Former ISIS hostage says 'Jihadi John' beat him, forced him to dance Tango

February 26, 2015 - FILE photo of a masked militant, identified by the Washington Post as Brit Mohammed Emwazi aka "Jihadi John," in an image from a 2014 video from SITE Intel Group. A Danish photographer who endured months of torture at the hands of ISIS says "Jihadi John” forced him to stand for days and dance the Tango at a prison in Syria. (REUTERS)

A Danish photographer who endured months of torture at the hands of Islamic State extremists says the terrorist killer known as “Jihadi John” forced him to stand for days and dance the Tango at a prison in Syria.

Daniel Rye Ottosen, 26-- the last ISIS hostage to be released alive last June-- revealed details about his experience in captivity in an interview Sunday with Denmark radio network DR.

The identity of “Jihadi John”-- the British terrorist infamous for beheading at least 4 hostages—became public last spring. Mohammed Emwazi, 26, was born in Kuwait, raised in London, and graduated from Westminster University before going to Syria in 2013 to fight with ISIS.

He has become the face of several gruesome propaganda videos— wearing a mask and all black, and wielding a knife before decapitating high profile hostages captured by ISIS terrorists.

Ottosen-- a freelance photographer from Odense, Denmark —says after being captured, Emwazi forced him into a degrading dance that ended in a brutal beating, Britain’s Telegraph reported Monday.

"'Do you want to dance?'" he remembers Emwazi asking. “Then he took me up, and we were supposed to dance the Tango together, John and I.”

Days of beatings and torture taught Ottosen and his fellow hostages not to engage with their captors. "At that point, I just looked down at the ground the whole time because I did not want to look at them – if you looked them in the eye you would just get beaten even more."

"So I had my head down and my arms up and he led me around the prison and then suddenly it just changed and he threw me down and kicked and hit me," Ottosen said.

"Then they ended by threatening to cut my nose off with side-cutting pliers and such things,” Ottosen added.

Ottosen said that after his arrest he was repeatedly tortured for about two weeks in a cell in Aleppo, as the rebels tried to force him to confess to being a CIA spy.

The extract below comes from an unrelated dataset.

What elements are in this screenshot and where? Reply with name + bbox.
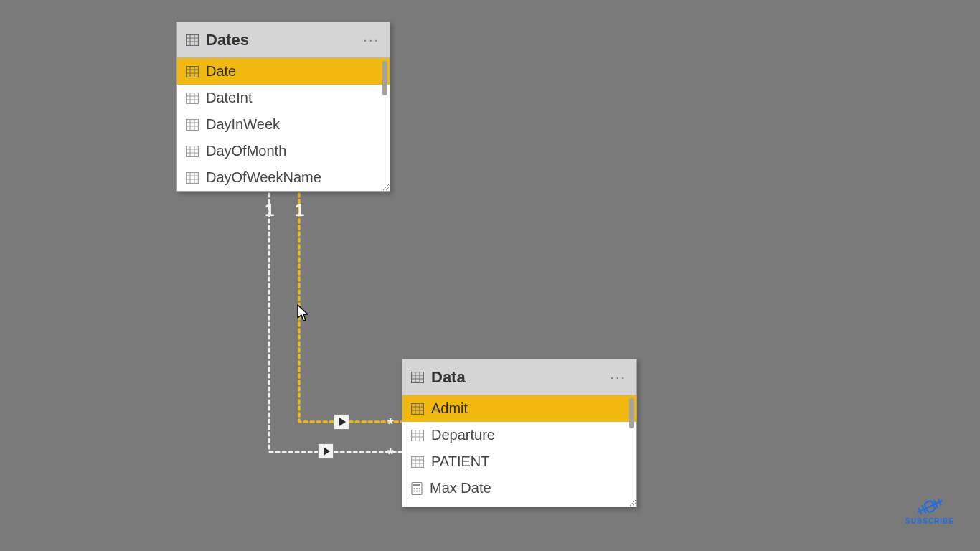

Emwazi first appeared in an ISIS video in 2014, when he beheaded American freelance journalist James Foley. He later appeared in videos showing the beheadings of American journalist Steven Sotloff, British aid worker David Haines, British taxi driver Alan Henning, and American aid worker Peter Kassig.

“They were very good at torturing. They were well aware of the where the limits lay,” Ottosen said. The most brutal torture involved being forced to stand for days on end.

“One of the tricks they used with me was to hang me up from the ceiling with my arms over my head and my hands handcuffed, hanging from a chain. I could stand with both of my feet on the ground but they left me there for an entire day,”Ottosen recalled.

The unending torture was so agonizing that when the extremists threatened to extend it for another three days, Ottosen broke down and tried unsuccessfully to take his own life to escape.

“I decided that I didn’t want to be a part of this world anymore,” he told DR. “So I took that chain around my neck and actually secured it with my little finger so that it couldn’t just loosen and then I hopped and tried to take my own life.”

Later, he was held in a children’s hospital with Foley. The two would do exercises in their cells to build strength and morale. “James was not so strong with his motor skills so I taught him to stand on one leg with closed eyes,” he remembers.

“We did some partner exercises where you lean against each other and then stand up. Some very basic things, but something that is difficult when you have no energy and when one’s muscles have basically disappeared.”

Ottosen was released in June last year after his family paid a 1.5 million pounds or $3.2 million to ISIS. Much of the ransom came from a Facebook fundraising campaign mounted by Ottomen’s sister, Anita Rye Ottosen.

The payment has been controversial, as Emwazi in the following months went on to behead Ottoman’s fellow captives. Both the American and British governments forbade the hostages’ families from giving in to ISIS demands.

Ottosen is still working through the psychological and physical trauma he experienced in the clutches of ISIS. He has only recently begun to work again as a photographer, after more than a year of healing. He has recounted his ordeal in a new book being released in Denmark Tuesday.